Alguém lhe pede um conselho. Você é tentado a dar o conselho sem saber o
que está fazendo, sem estar consciente de que não sabe. Se alguém lhe
pergunta se Deus existe, você não é suficientemente forte para dizer:
“Eu não sei.” Você diz alguma coisa. Ou diz: “Sim, Deus existe. Sou um
crente” – ou então “Não, Deus não existe. Sou um descrente” – mas, em
ambos os casos, você deu a sua opinião. Em ambos os casos, você
confirmou algo que não sabe.
Lembre-se
disto: trata-se de um ponto básico, muito importante a qualquer
buscador espiritual: confirme aquilo que você sabe realmente. Se não
sabe, é melhor dizer: “Não sei.”
Uma vez perguntaram a Albert Einstein: “Qual a diferença entre ciência e filosofia?”
Sua
resposta foi uma das mais sábias. Ele disse: “Se você procurar um
cientista e lhe fizer uma centena de perguntas, para noventa e nove
dessas perguntas ele lhe dirá: ‘Não sei.’ Apenas a uma delas ele dirá:
‘Eu sei.’ Contudo, acrescentará: ‘Mas trata-se apenas de um conhecimento
relativo. Amanhã ele pode mudar. Não é absoluto.”
“Se
você procurar um filósofo e lhe fizer uma única pergunta, ele lhe dará
uma centena de respostas. E com absoluta convicção de que essas são as
respostas corretas. Se alguém der alguma outra, será escorraçado. O
filósofo dirá: ‘Ele está errado!’.”
É
por isso que a filosofia não leva a parte alguma. Respostas e respostas
e respostas não levam a parte alguma. Tantas respostas para não
responder nem mesmo a uma única pergunta. Falta o fundamental: o
filósofo não é bastante forte para dizer: “Não sei.”
O
cientista é mais forte. Ele pode dizer: “Não sei.” E mesmo quando ele
diz: “Eu sei” – acrescenta: “Até o momento isto é considerado
verdadeiro. Mas nada posso dizer quanto ao amanhã. As coisas podem
mudar, muitos fatos novos podem se tornar conhecidos e então a verdade
terá de ser reajustada.”
Eu
gostaria de dizer que a ioga também é uma ciência; não é uma filosofia.
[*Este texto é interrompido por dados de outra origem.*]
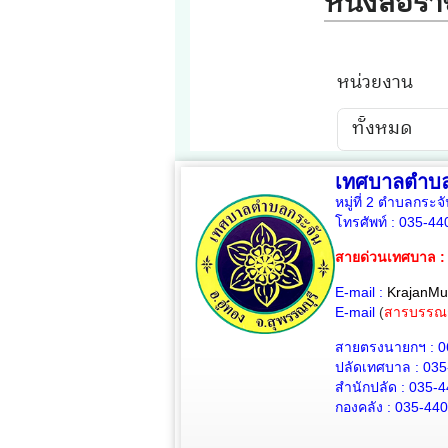
เทศบาลตำบล
หมู่ที่ 2 ตำบลกระจ
โทรศัพท์ :
035-44
สายด่วนเทศบาล :
E-mail :
KrajanMu
E-mail
(
สารบรรณ
สายตรงนายกฯ : 0
ปลัดเทศบาล :
035
สำนักปลัด :
035-
กองคลัง :
035-44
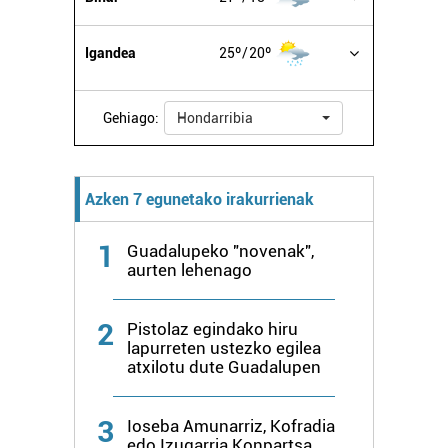
datuen atalean. Edozein unetan alda edo ken dezakezu
zure baimena Cookieen adierazpenean.
Igandea
25º
20º
Webgune honek cookie propioak eta hirugarrenen cookie-
fitxategiak erabiltzen ditu. Zure esperientzia eta
Gehiago:
Hondarribia
zerbitzuak hobetzeko asmoz, cookie teknologiaz
baliatzen gara. Ohar hau onartuz gero, teknologia hori
erabiltzeko baimen esplizitua ematen diguzu.
Gehiago
irakurri
Azken 7 egunetako irakurrienak
1
Guadalupeko "novenak",
aurten lehenago
2
Pistolaz egindako hiru
lapurreten ustezko egilea
atxilotu dute Guadalupen
3
Ioseba Amunarriz, Kofradia
edo Izugarria Konpartsa,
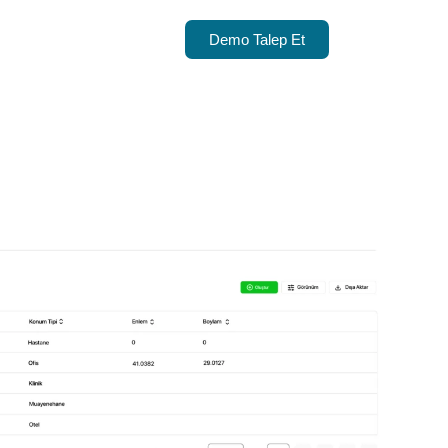
Demo Talep Et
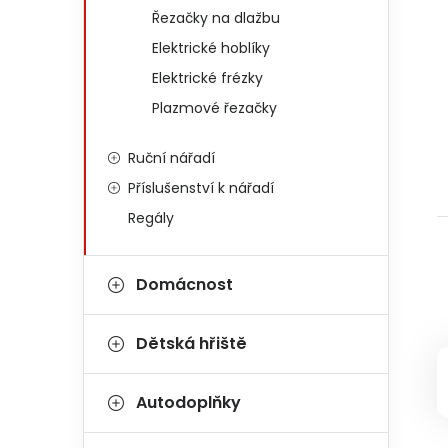
Řezačky na dlažbu
Elektrické hoblíky
Elektrické frézky
Plazmové řezačky
Ruční nářadí
Příslušenství k nářadí
Regály
Domácnost
Dětská hřiště
Autodoplňky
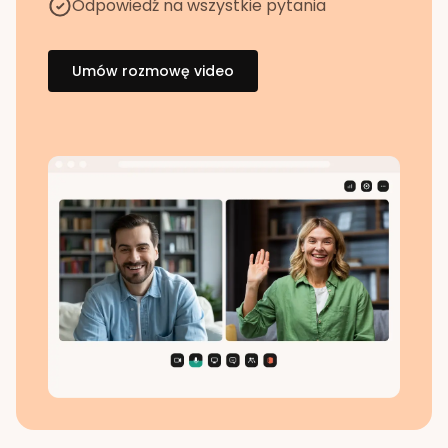
Odpowiedź na wszystkie pytania
Umów rozmowę video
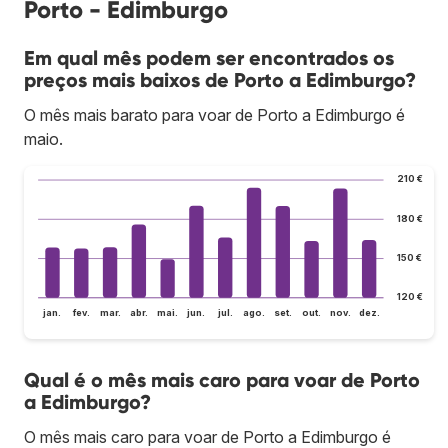
Porto - Edimburgo
Em qual mês podem ser encontrados os
preços mais baixos de Porto a Edimburgo?
O mês mais barato para voar de Porto a Edimburgo é
maio.
210 €
180 €
150 €
120 €
jan.
fev.
mar.
abr.
mai.
jun.
jul.
ago.
set.
out.
nov.
dez.
Qual é o mês mais caro para voar de Porto
a Edimburgo?
O mês mais caro para voar de Porto a Edimburgo é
A meditação é uma ciência; não é uma filosofia. Lembre-se disto: não dê
nenhuma orientação a ninguém, a menos que você tenha algum
conhecimento, alguma experiência. E, mesmo nesse caso, não deixe de
dizer aos outros que “essa é a minha experiência. Pode não ser assim
para você. É a maneira pela qual eu cheguei a isso. Seu caminho pode ser
outro; isto pode não se mostrar verdadeiro para você. Portanto, não
siga o meu conselho cegamente. Você pode experimentá-lo. É uma
experiência aberta.”
Então
você pode ser de alguma ajuda. De outro modo, poderá criar
perturbações. Não se deixe levar pelas tentações. Não aconselhe, a menos
que saiba realmente. Não oriente. Primeiro, seja um discípulo; não
tente ser um mestre. Um dia você será um mestre. Quando tiver se tornado
um discípulo total e completo, o mestre emergirá de você. Mas não antes
desse momento, não antes desse tempo. Aguarde. O tempo virá.